水で濡れているせいでいつも癖のついてる髪がストレートになってテツの顔を覆ってる。
その姿を見るだけで涙が溢れそうになる。
でも泣くもんか。
誰よりも悔しくて泣きたい人が目の前にいるのに、あたしが泣いてどうすんだ。
「…テツ」
名前を呼んで近付けばテツは蛇口を捻って水を止めた。
濡れた髪をタオルに包み込んで優しく拭く。
テツはされるがまま動こうとしない。
顔も俯いたまま、言葉も何も言わない。
それでもあたしはテツの頭を拭くのをやめない。
「…テツ、6年間お疲れ様。
今日のテツ、今まででいっっっちばん輝いてて、いっっっちばん高く綺麗に跳んでた……!
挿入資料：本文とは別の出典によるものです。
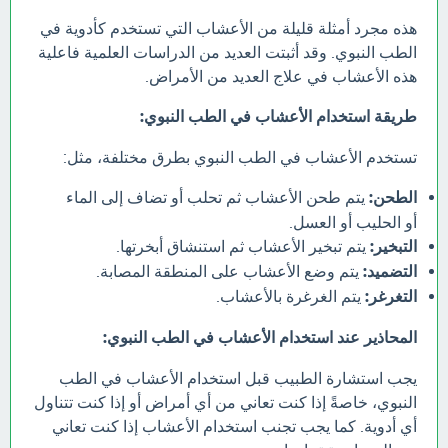
هذه مجرد أمثلة قليلة من الأعشاب التي تستخدم كأدوية في
الطب النبوي. وقد أثبتت العديد من الدراسات العلمية فاعلية
هذه الأعشاب في علاج العديد من الأمراض.
طريقة استخدام الأعشاب في الطب النبوي:
تستخدم الأعشاب في الطب النبوي بطرق مختلفة، مثل:
الطحن:
يتم طحن الأعشاب ثم تحلب أو تضاف إلى الماء
أو الحليب أو العسل.
التبخير:
يتم تبخير الأعشاب ثم استنشاق أبخرتها.
التضميد:
يتم وضع الأعشاب على المنطقة المصابة.
التغرغر:
يتم الغرغرة بالأعشاب.
المحاذير عند استخدام الأعشاب في الطب النبوي:
يجب استشارة الطبيب قبل استخدام الأعشاب في الطب
النبوي، خاصةً إذا كنت تعاني من أي أمراض أو إذا كنت تتناول
أي أدوية. كما يجب تجنب استخدام الأعشاب إذا كنت تعاني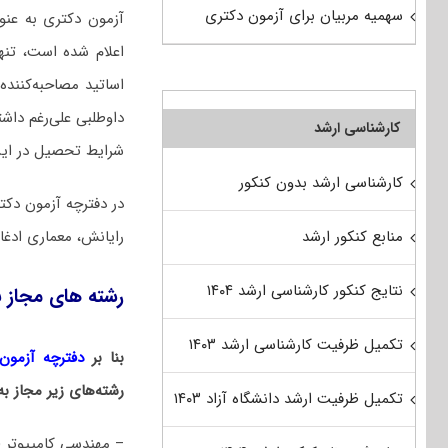
سهمیه مربیان برای آزمون دکتری
آزمون دکتری به عن
اعلام شده است، تنه
اساتید مصاحبه‌کننده
داوطلبی علی‌رغم داش
کارشناسی ارشد
شرایط تحصیل در این
کارشناسی ارشد بدون کنکور
رایانش، معماری ادغام
منابع کنکور ارشد
نتایج کنکور کارشناسی ارشد ۱۴۰۴
رشته های مجاز 
تکمیل ظرفیت کارشناسی ارشد ۱۴۰۳
بنا بر
دفترچه آزمون د
رشته‌های زیر مجاز 
تکمیل ظرفیت ارشد دانشگاه آزاد ۱۴۰۳
– مهندسی کامپیوتر (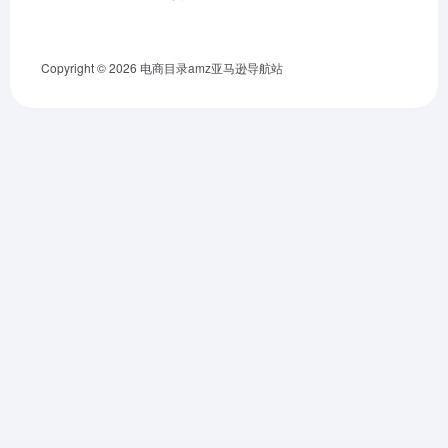
Copyright © 2026
电商目录amz亚马逊导航站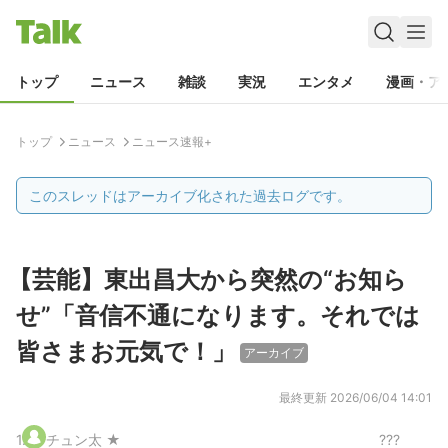
トップ
ニュース
雑談
実況
エンタメ
漫画・ア
トップ
ニュース
ニュース速報+
このスレッドはアーカイブ化された過去ログです。
【芸能】東出昌大から突然の“お知ら
せ”「音信不通になります。それでは
皆さまお元気で！」
アーカイブ
最終更新
2026/06/04 14:01
1
.
チュン太 ★
???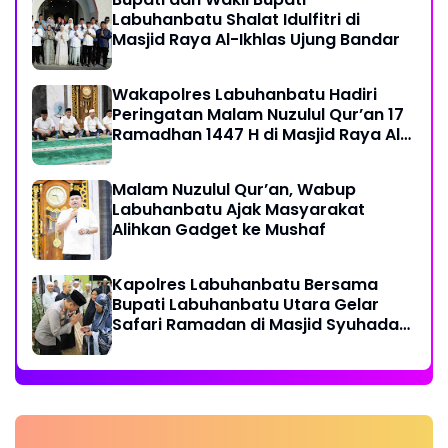
Labuhanbatu Shalat Idulfitri di
Masjid Raya Al-Ikhlas Ujung Bandar
Wakapolres Labuhanbatu Hadiri
Peringatan Malam Nuzulul Qur’an 17
Ramadhan 1447 H di Masjid Raya Al-
Ikhlas
Malam Nuzulul Qur’an, Wabup
Labuhanbatu Ajak Masyarakat
Alihkan Gadget ke Mushaf
Kapolres Labuhanbatu Bersama
Bupati Labuhanbatu Utara Gelar
Safari Ramadan di Masjid Syuhada
Na IX-X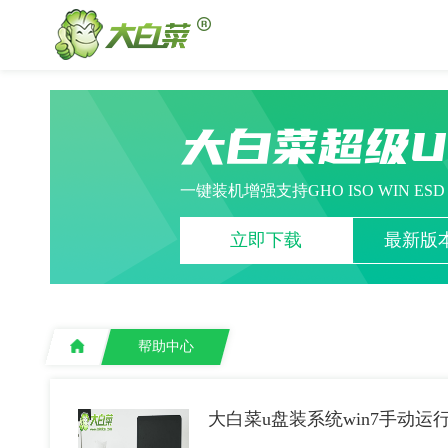
大白菜超级
一键装机增强支持GHO ISO WIN ES
立即下载
最新版本
帮助中心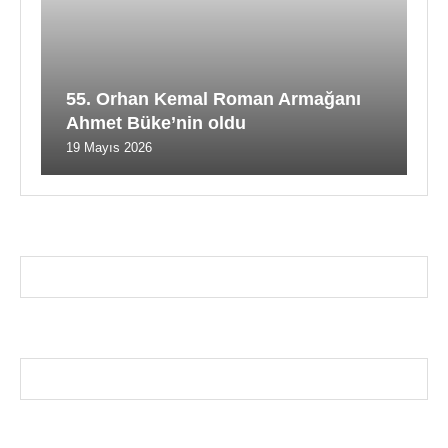
55. Orhan Kemal Roman Armağanı
Ahmet Büke’nin oldu
19 Mayıs 2026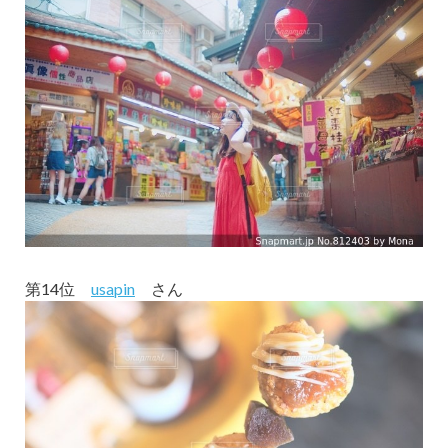
第14位
usapin
さん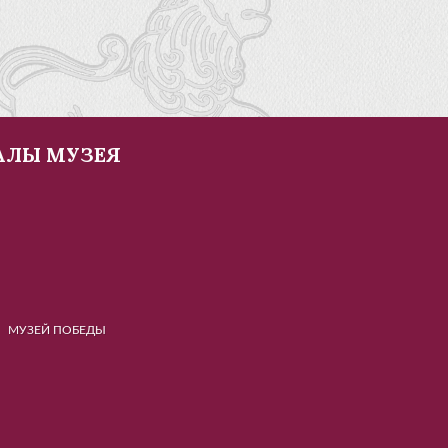
АЛЫ МУЗЕЯ
Й ПОБЕДЫ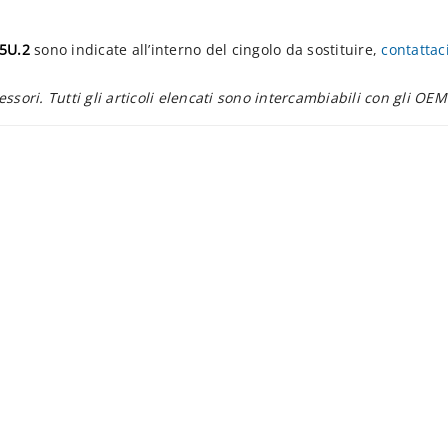
5U.2
sono indicate all’interno del cingolo da sostituire,
contattac
essori. Tutti gli articoli elencati sono intercambiabili con gli OEM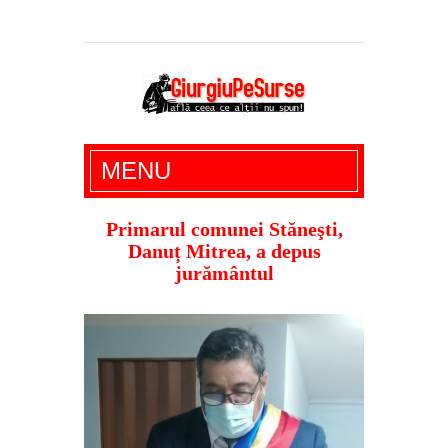
Giurgiu Pe Surse – actualitate giurgiu,
MENU
administratie giurgiu, stiri politice, social
economic, editoriale giurgiu, dezvaluiri,
Primarul comunei Stăneşti,
Danuț Mitrea, a depus
soc, cancan, stiri locale
jurământul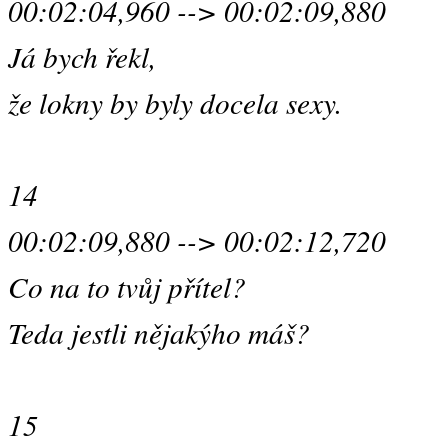
00:02:04,960 --> 00:02:09,880
Já bych řekl,
že lokny by byly docela sexy.
14
00:02:09,880 --> 00:02:12,720
Co na to tvůj přítel?
Teda jestli nějakýho máš?
15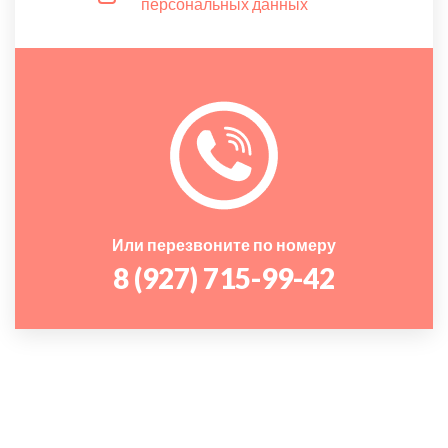
персональных данных
Или перезвоните по номеру
8 (927) 715-99-42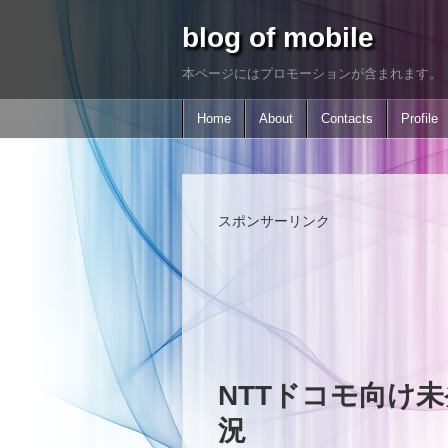
blog of mobile
本ページにはプロモーションが含まれます。
Home
About
Contacts
Profile
スポンサーリンク
NTTドコモ向け
況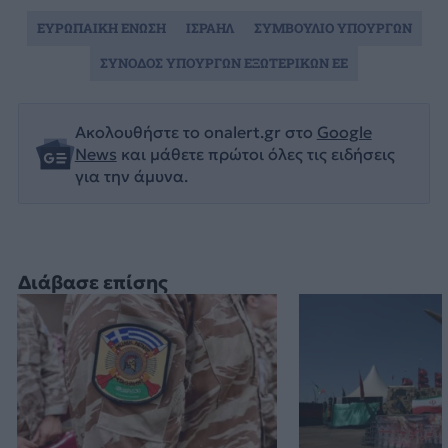
ΕΥΡΩΠΑΙΚΗ ΕΝΩΣΗ
ΙΣΡΑΗΛ
ΣΥΜΒΟΥΛΙΟ ΥΠΟΥΡΓΩΝ
ΣΥΝΟΔΟΣ ΥΠΟΥΡΓΩΝ ΕΞΩΤΕΡΙΚΩΝ ΕΕ
Ακολουθήστε το onalert.gr στο
Google
News
και μάθετε πρώτοι όλες τις ειδήσεις
για την άμυνα.
Διάβασε επίσης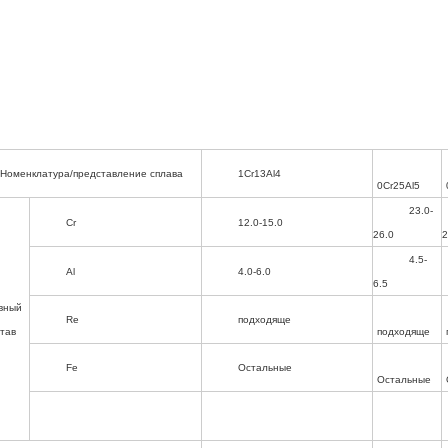
Номенклатура/представление сплава
1Cr13Al4
0Cr25Al5
23.0-
Cr
12.0-15.0
26.0
2
4.5-
Al
4.0-6.0
6.5
вный
Re
подходяще
став
подходяще
Fe
Остальные
Остальные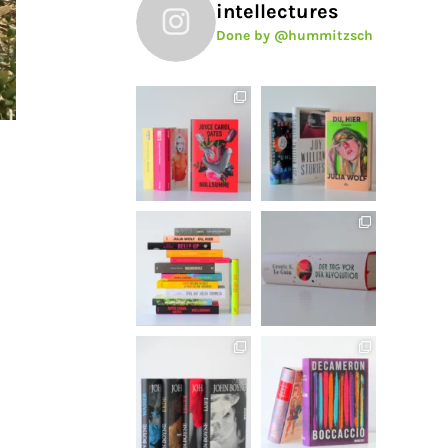
intellectures
Done by @hummitzsch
……ねぇ、今はここにあたししかいないから我慢しなくていいよ」
だからおいで、テツ。
「……っ」
そのまま倒れそうな勢いで抱きつかれた。
力を抜くように膝を折って体制を崩してもそれでもあたしを抱き締める腕を緩めないテツに合わせて膝を折る。
声を押し殺しているテツは泣いているか分からない。
でも震える体がすべてを物語っている。
大きな舞台でテツの活躍を色んな人に見せられなかったのは悔しい。
テツはもっと大きな舞台で跳べるくらいの実力があるんだから。
でもきっと桃子ちゃんがテツを見ていたみたいに、テツの頑張りを必ず見てくれている人がいるから。
もし誰も見ていなかったとしてもあたしがいる。
テツの今までの努力は無駄じゃないと、あたしが証明するよ。
だから今は思う存分悔しがればいい。